Updated

President Trump's announcement that he would sit down with Kim Jong Un came as a global shock. His cancellation of the meeting, not so much.

You didn't have to be a master diplomat to discern that things were rapidly going downhill between the two countries. North Korea may well have backed him into a corner. And a president who places a premium on projecting strength was not going to stand for that.

Amid indications that Kim might back out of the June 12 summit in Singapore, Trump decided to strike first.

While experts analyze the verbal sniping that led up to the cancellation, I think that misses the larger point. When two world leaders want to meet, they ignore divisive rhetoric and sit down together. That was certainly the case with all those Soviet summits from Nikita Khrushchev to Mikhail Gorbachev.

Still, the atmosphere turned chilly from the moment that Kim objected to the U.S.-South Korea military exercises, which he'd previously said were fine. Then came North Korean objections to televised comments by John Bolton when the national security adviser said the administration would follow the Libya model for denuclearization—not exactly appealing words to the North Koreans, since Muammar Qaddafi wound up dead.

After Vice President Pence told Fox's Martha MacCallum that "this will only end like the Libya model ended if Kim Jong Un doesn't make a deal," the North’s foreign vice minister called Pence a "political dummy" and said it was up to the White House "whether the U.S. will meet us at a meeting room or encounter us at nuclear-to-nuclear showdown."

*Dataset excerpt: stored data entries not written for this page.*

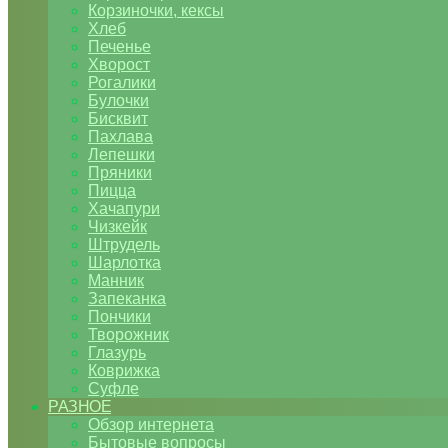
Корзиночки, кексы
Хлеб
Печенье
Хворост
Рогалики
Булочки
Бисквит
Пахлава
Лепешки
Пряники
Пицца
Хачапури
Чизкейк
Штрудель
Шарлотка
Манник
Запеканка
Пончики
Творожник
Глазурь
Коврижка
Суфле
РАЗНОЕ
Обзор интернета
Бытовые вопросы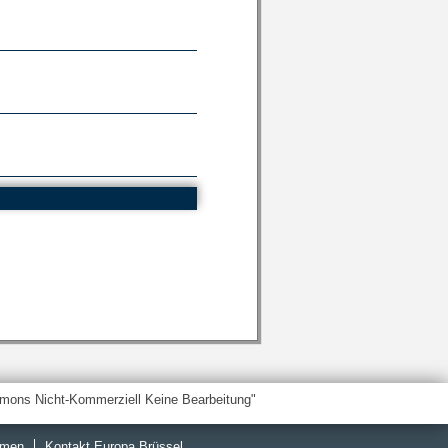
emen
Kontakt Europa Brüssel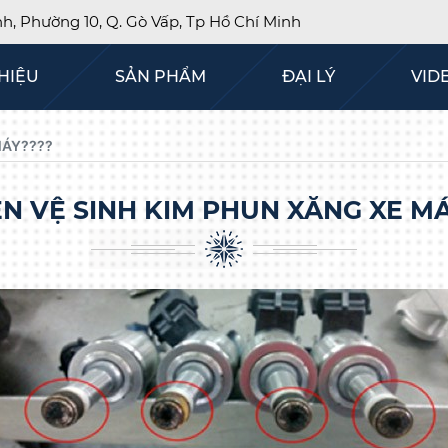
, Phường 10, Q. Gò Vấp, Tp Hồ Chí Minh
THIỆU
SẢN PHẨM
ĐẠI LÝ
VID
MÁY????
N VỆ SINH KIM PHUN XĂNG XE M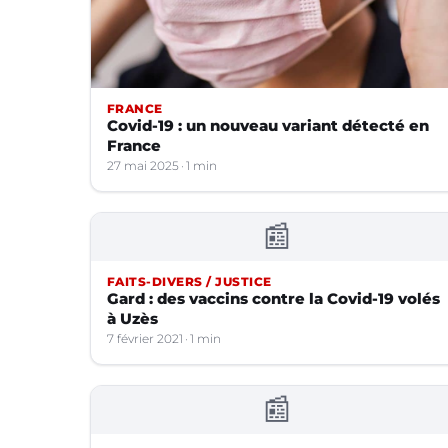
FRANCE
Covid-19 : un nouveau variant détecté en
France
27 mai 2025
1 min
📰
FAITS-DIVERS / JUSTICE
Gard : des vaccins contre la Covid-19 volés
à Uzès
7 février 2021
1 min
📰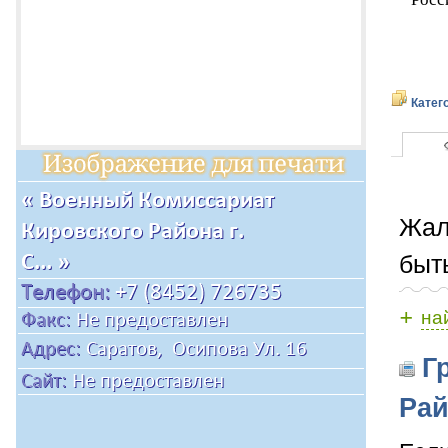
Катег
Жал
быт
+
на
Гр
Рай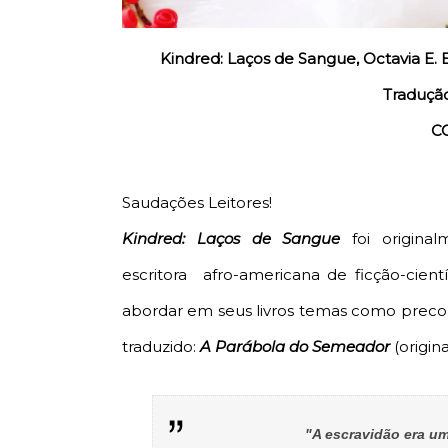
Kindred: Laços de Sangue, Octavia E. B
Tradução
C
Saudações Leitores!
Kindred: Laços de Sangue
foi origina
escritora
afro-americana
de ficção-cient
abordar em seus livros temas como preconce
traduzido:
A Parábola do Semeador
(origin
"A escravidão era u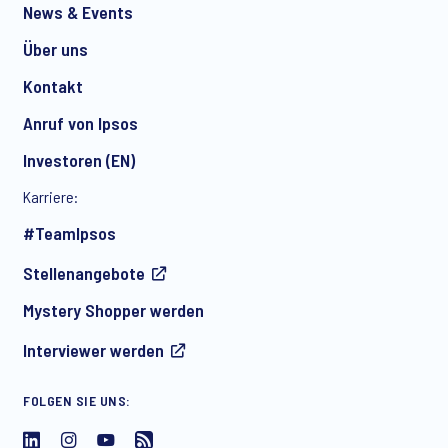
News & Events
Über uns
Kontakt
Anruf von Ipsos
Investoren (EN)
Karriere:
#TeamIpsos
Stellenangebote
Mystery Shopper werden
Interviewer werden
FOLGEN SIE UNS: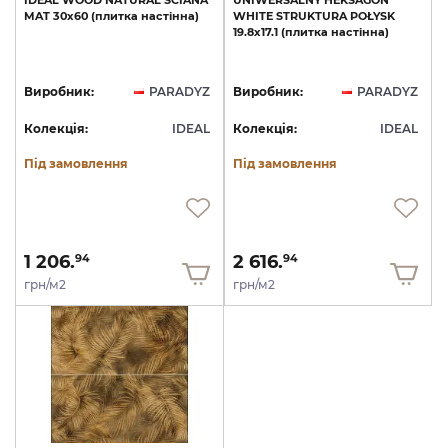
IDEAL
WOOD
NATURAL
ŚCIANA
UNIWERSALNY
HEKSAGON
MAT
30х60
(плитка
настінна)
WHITE
STRUKTURA
POŁYSK
19.8х17.1
(плитка
настінна)
Виробник:
PARADYZ
Виробник:
PARADYZ
Колекція:
IDEAL
Колекція:
IDEAL
Під замовлення
Під замовлення
1 206.
2 616.
94
94
грн/м2
грн/м2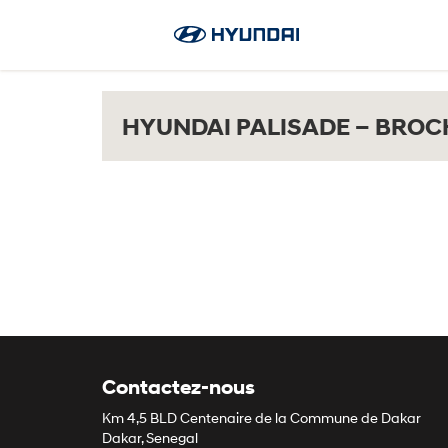
HYUNDAI PALISADE – BRO
Contactez-nous
Km 4,5 BLD Centenaire de la Commune de Dakar
Dakar, Senegal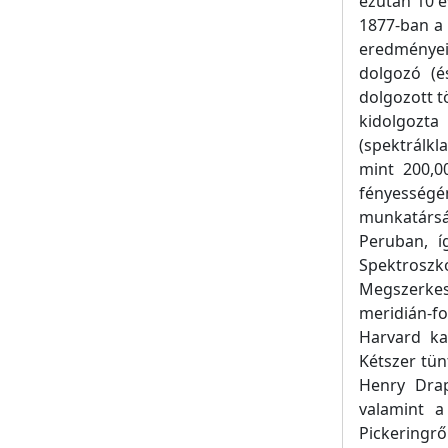
ezután 10 é
1877-ban a
eredményei
dolgozó (é
dolgozott 
kidolgozta
(spektrálkl
mint 200,00
fényességén
munkatárs
Peruban, íg
Spektroszkó
Megszerkes
meridián-f
Harvard ka
Kétszer tün
Henry Drap
valamint a
Pickeringről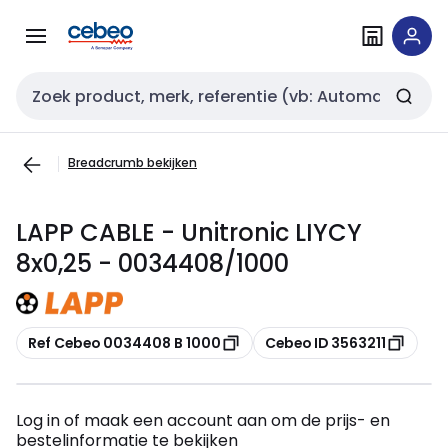
Overslaan
Overslaan
naar
naar
navigatie
inhoud
Zoekveld invoer
Breadcrumb bekijken
LAPP CABLE - Unitronic LIYCY
8x0,25 - 0034408/1000
Kopiëren
Kopiëren
Ref Cebeo 0034408 B 1000
Cebeo ID 3563211
Log in of maak een account aan om de prijs- en
bestelinformatie te bekijken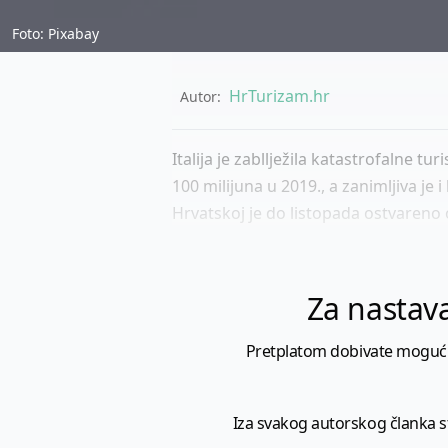
Foto: Pixabay
HrTurizam.hr
Autor:
Italija je zabllježila katastrofalne tu
100 milijuna u 2019., a zanimljiva j
Hrvatskoj je do listopada ostvareno o
Za nastava
Pretplatom dobivate mogućnost
Iza svakog autorskog članka sto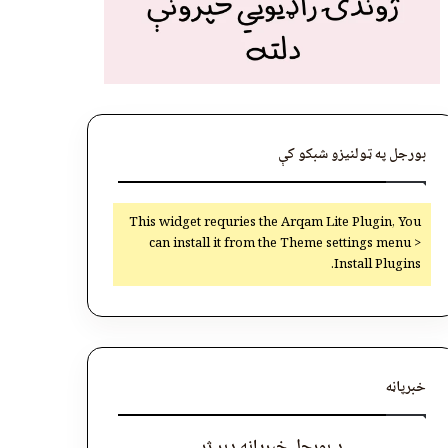
بورجل په ټولنیزو شبکو کې
This widget requries the Arqam Lite Plugin, You
can install it from the Theme settings menu >
Install Plugins.
خبرپاڼه
د بورجل خبرپاڼه ډېر ژر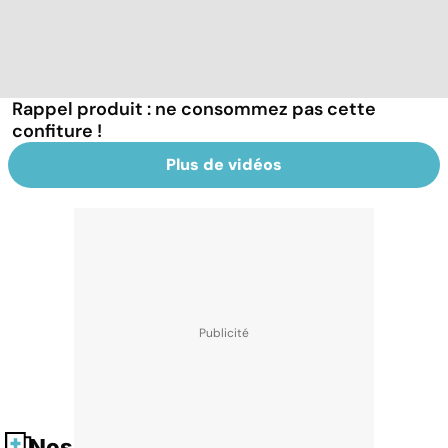
Rappel produit : ne consommez pas cette
confiture !
Plus de vidéos
Nos fiches santé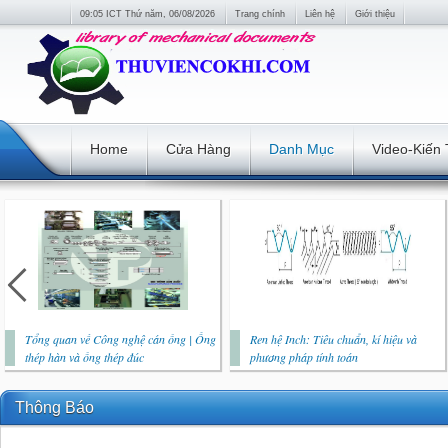
09:05 ICT Thứ năm, 06/08/2026
Trang chính
Liên hệ
Giới thiệu
Home
Cửa Hàng
Danh Mục
Video-Kiến
Tổng quan về Công nghệ cán ống | Ống
Ren hệ Inch: Tiêu chuẩn, kí hiệu và
thép hàn và ống thép đúc
phương pháp tính toán
Thông Báo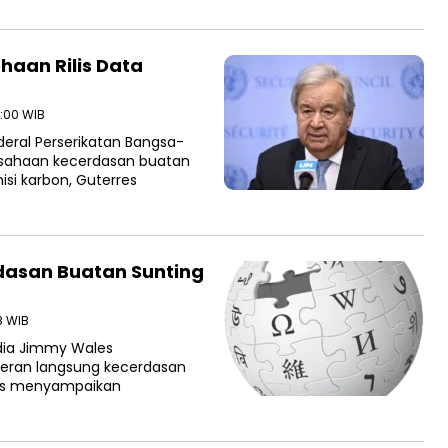
haan Rilis Data
9:00 WIB
eral Perserikatan Bangsa-
usahaan kecerdasan buatan
isi karbon, Guterres
rdasan Buatan Sunting
8 WIB
dia Jimmy Wales
eran langsung kecerdasan
les menyampaikan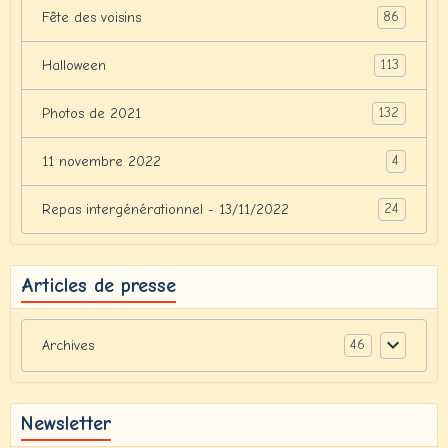
86
Fête des voisins
113
Halloween
132
Photos de 2021
4
11 novembre 2022
24
Repas intergénérationnel - 13/11/2022
Articles de presse
46
Archives
Newsletter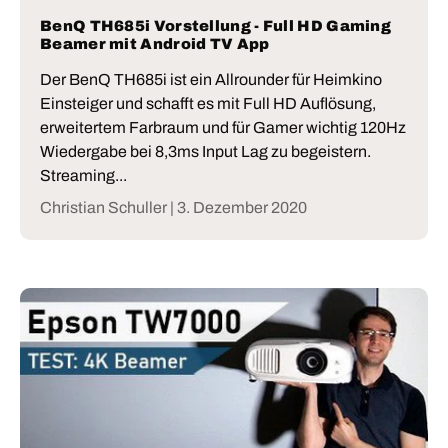
BenQ TH685i Vorstellung - Full HD Gaming
Beamer mit Android TV App
Der BenQ TH685i ist ein Allrounder für Heimkino
Einsteiger und schafft es mit Full HD Auflösung,
erweitertem Farbraum und für Gamer wichtig 120Hz
Wiedergabe bei 8,3ms Input Lag zu begeistern.
Streaming...
Christian Schuller |
3. Dezember 2020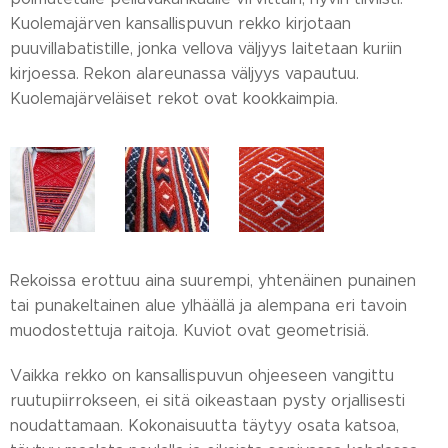
Kuolemajärven kansallispuvun rekko kirjotaan
puuvillabatistille, jonka vellova väljyys laitetaan kuriin
kirjoessa. Rekon alareunassa väljyys vapautuu.
Kuolemajärveläiset rekot ovat kookkaimpia.
Rekoissa erottuu aina suurempi, yhtenäinen punainen
tai punakeltainen alue ylhäällä ja alempana eri tavoin
muodostettuja raitoja. Kuviot ovat geometrisiä.
Vaikka rekko on kansallispuvun ohjeeseen vangittu
ruutupiirrokseen, ei sitä oikeastaan pysty orjallisesti
noudattamaan. Kokonaisuutta täytyy osata katsoa,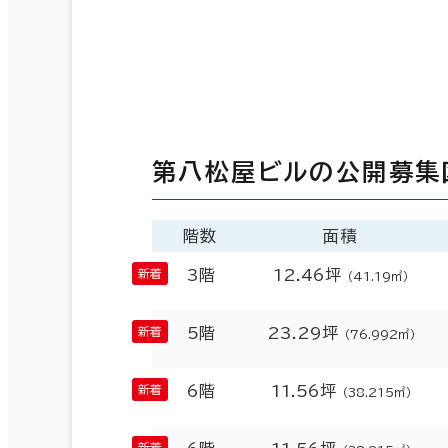
第八松屋ビルの公開募集
階数
面積
3階
12.46坪
（41.19㎡）
5階
23.29坪
（76.992㎡）
6階
11.56坪
（38.215㎡）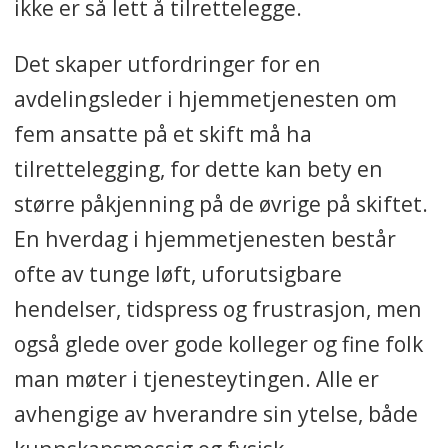
ikke er så lett å tilrettelegge.
Det skaper utfordringer for en
avdelingsleder i hjemmetjenesten om
fem ansatte på et skift må ha
tilrettelegging, for dette kan bety en
større påkjenning på de øvrige på skiftet.
En hverdag i hjemmetjenesten består
ofte av tunge løft, uforutsigbare
hendelser, tidspress og frustrasjon, men
også glede over gode kolleger og fine folk
man møter i tjenesteytingen. Alle er
avhengige av hverandre sin ytelse, både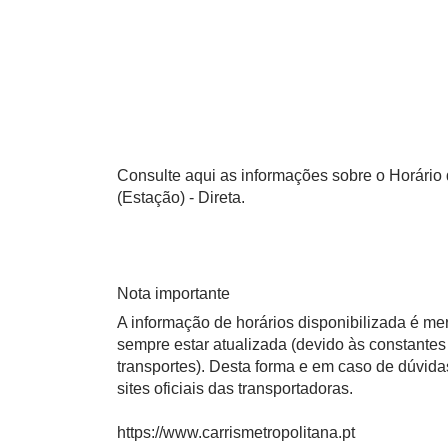
Consulte aqui as informações sobre o Horário d
(Estação) - Direta.
Nota importante
A informação de horários disponibilizada é m
sempre estar atualizada (devido às constantes 
transportes). Desta forma e em caso de dúvid
sites oficiais das transportadoras.
https://www.carrismetropolitana.pt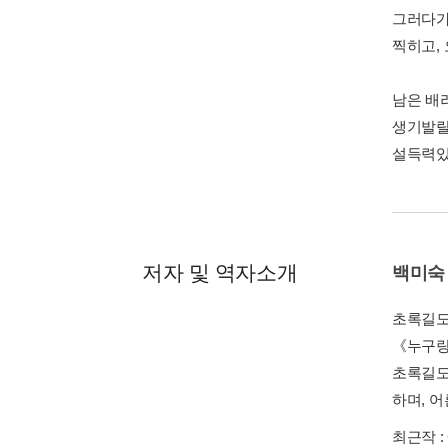
그러다가
찍히고,
남은 배
생기발랄
설득력있
저자 및 역자소개
백미숙
초록길도
《누구랑
초록길도
하며, 
최근작 :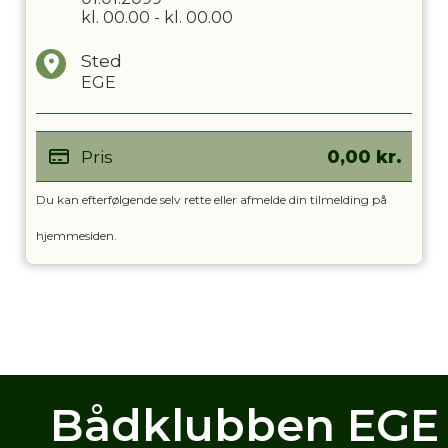
kl.
00.00
-
kl.
00.00
Sted
EGE
Pris
0,00
kr.
Du kan efterfølgende selv rette eller afmelde din tilmelding på
hjemmesiden.
Bådklubben EGE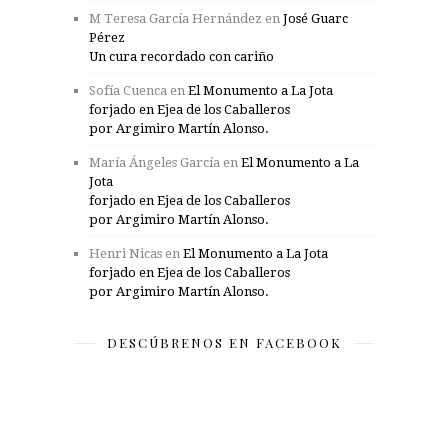
M Teresa García Hernández
en
José Guarc
Pérez
Un cura recordado con cariño
Sofía Cuenca
en
El Monumento a La Jota
forjado en Ejea de los Caballeros
por Argimiro Martín Alonso.
María Ángeles García
en
El Monumento a La
Jota
forjado en Ejea de los Caballeros
por Argimiro Martín Alonso.
Henri Nicas
en
El Monumento a La Jota
forjado en Ejea de los Caballeros
por Argimiro Martín Alonso.
DESCÚBRENOS EN FACEBOOK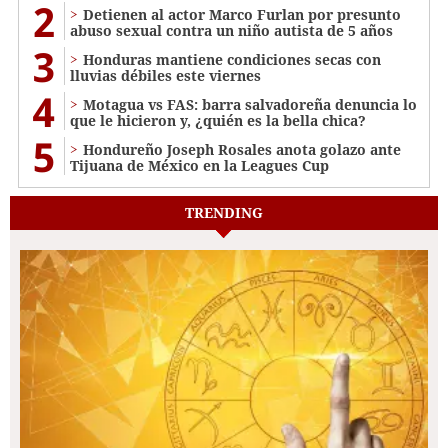
2
Detienen al actor Marco Furlan por presunto
abuso sexual contra un niño autista de 5 años
3
Honduras mantiene condiciones secas con
lluvias débiles este viernes
4
Motagua vs FAS: barra salvadoreña denuncia lo
que le hicieron y, ¿quién es la bella chica?
5
Hondureño Joseph Rosales anota golazo ante
Tijuana de México en la Leagues Cup
TRENDING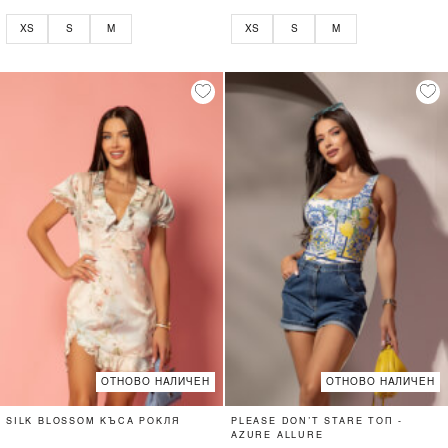
XS
S
M
XS
S
M
ОТНОВО НАЛИЧЕН
ОТНОВО НАЛИЧЕН
SILK BLOSSOM КЪСА РОКЛЯ
PLEASE DON’T STARE ТОП -
AZURE ALLURE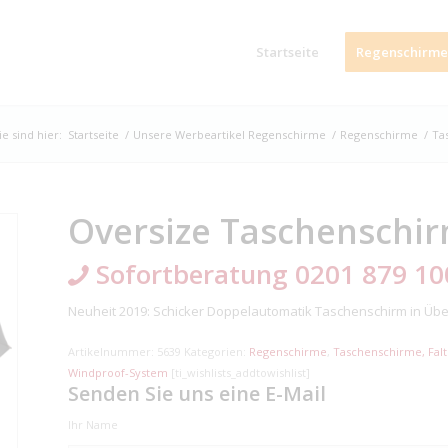
Startseite
Regenschirme
ie sind hier:
Startseite
/
Unsere Werbeartikel Regenschirme
/
Regenschirme
/
Ta
Oversize Taschenschi
Sofortberatung 0201 879 10
Neuheit 2019: Schicker Doppelautomatik Taschenschirm in Über
Artikelnummer:
5639
Kategorien:
Regenschirme
,
Taschenschirme, Fal
Windproof-System
[ti_wishlists_addtowishlist]
Senden Sie uns eine E-Mail
Ihr Name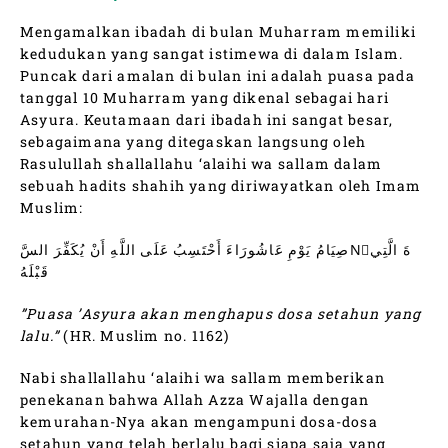
Mengamalkan ibadah di bulan Muharram memiliki
kedudukan yang sangat istimewa di dalam Islam.
Puncak dari amalan di bulan ini adalah puasa pada
tanggal 10 Muharram yang dikenal sebagai hari
Asyura. Keutamaan dari ibadah ini sangat besar,
sebagaimana yang ditegaskan langsung oleh
Rasulullah shallallahu ‘alaihi wa sallam dalam
sebuah hadits shahih yang diriwayatkan oleh Imam
Muslim:
صِيَامُ يَوْمِ عَاشُورَاءَ أَحْتَسِبُ عَلَى اللَّهِ أَنْ يُكَفِّرَ السَّNَةَ الَّتِي
قَبْلَهُ
”Puasa ’Asyura akan menghapus dosa setahun yang
lalu.”
(HR. Muslim no. 1162)
Nabi shallallahu ‘alaihi wa sallam memberikan
penekanan bahwa Allah Azza Wajalla dengan
kemurahan-Nya akan mengampuni dosa-dosa
setahun yang telah berlalu bagi siapa saja yang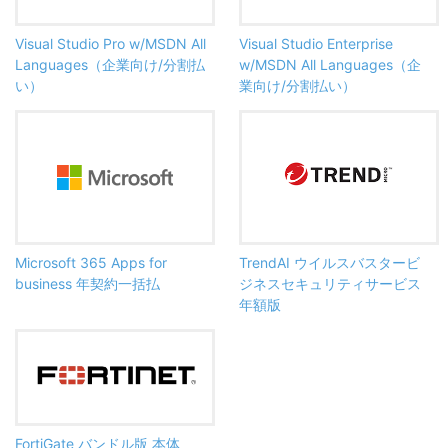
Visual Studio Pro w/MSDN All
Visual Studio Enterprise
Languages（企業向け/分割払
w/MSDN All Languages（企
い）
業向け/分割払い）
Microsoft 365 Apps for
TrendAI ウイルスバスタービ
business 年契約一括払
ジネスセキュリティサービス
年額版
FortiGate バンドル版 本体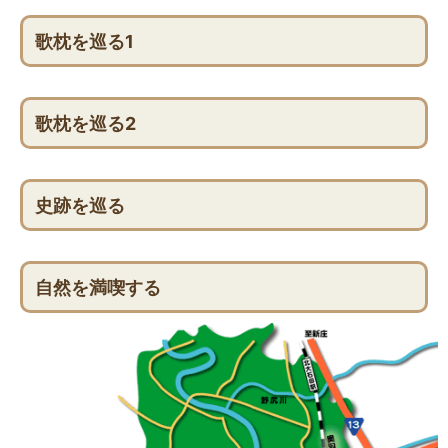
歌枕を巡る1
歌枕を巡る2
史跡を巡る
自然を満喫する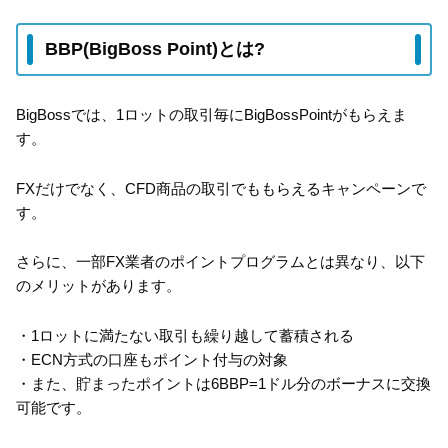
BBP(BigBoss Point)とは?
BigBossでは、1ロットの取引毎にBigBossPointがもらえま
す。
FXだけでなく、CFD商品の取引でももらえるキャンペーンで
す。
さらに、一部FX業者のポイントプログラムとは異なり、以下
のメリットがあります。
・1ロットに満たない取引も繰り越して蓄積される
・ECN方式の口座もポイント付与の対象
・また、貯まったポイントは6BBP=1ドル分のボーナスに交換
可能です。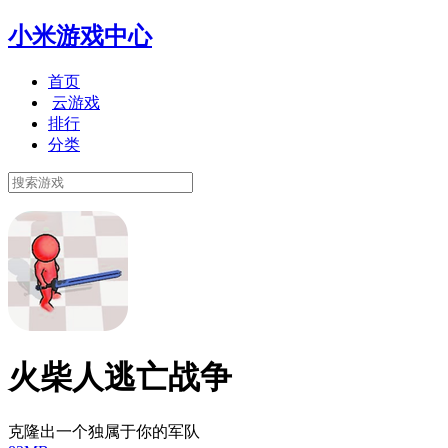
小米游戏中心
首页
云游戏
排行
分类
火柴人逃亡战争
克隆出一个独属于你的军队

That may have been the last straw for Trump, who said earlier this week there was a "substantial chance" that the summit would not come off. Yesterday he pulled the plug. No matter that North Korea had just destroyed its nuclear test site, though some experts believe it had been damaged beyond repair.

Donald Trump often walks away from the table, or threatens to, as he did as a New York businessman. He has spoken of pulling out of NAFTA several times. He vowed to pull out of the Iranian nuclear deal before finally doing so.

This is, to him, a negotiating style, all part of what he once called the art of the deal. He is, after all, the man who repeatedly denounced Kim as Little Rocket Man and threatened to destroy his country if necessary before becoming his negotiating partner.

Indeed, Trump’s letter to Kim contained some conciliatory notes: "Someday, I look very much forward to meeting you ... If you change your mind having to do with this most important summit, please do not hesitate to call me or write."

That is called leaving the door open.

Some skeptics believed that Trump was giving Kim the world stature conferred by such a meeting without getting anything in return. Others said the U.S. wasn't ready for a nuclear summit, that enough groundwork hadn't been laid for successful talks. In this view, Trump was more interested in the optics of a splashy summit, and a potential Nobel Prize, than in doing the arduous work of negotiating a verifiable disarmament in exchange for the elimination of economic sanctions.

If that's true, the cancellation might buy more time for a successful summit down the road—if such a meeting ever materializes.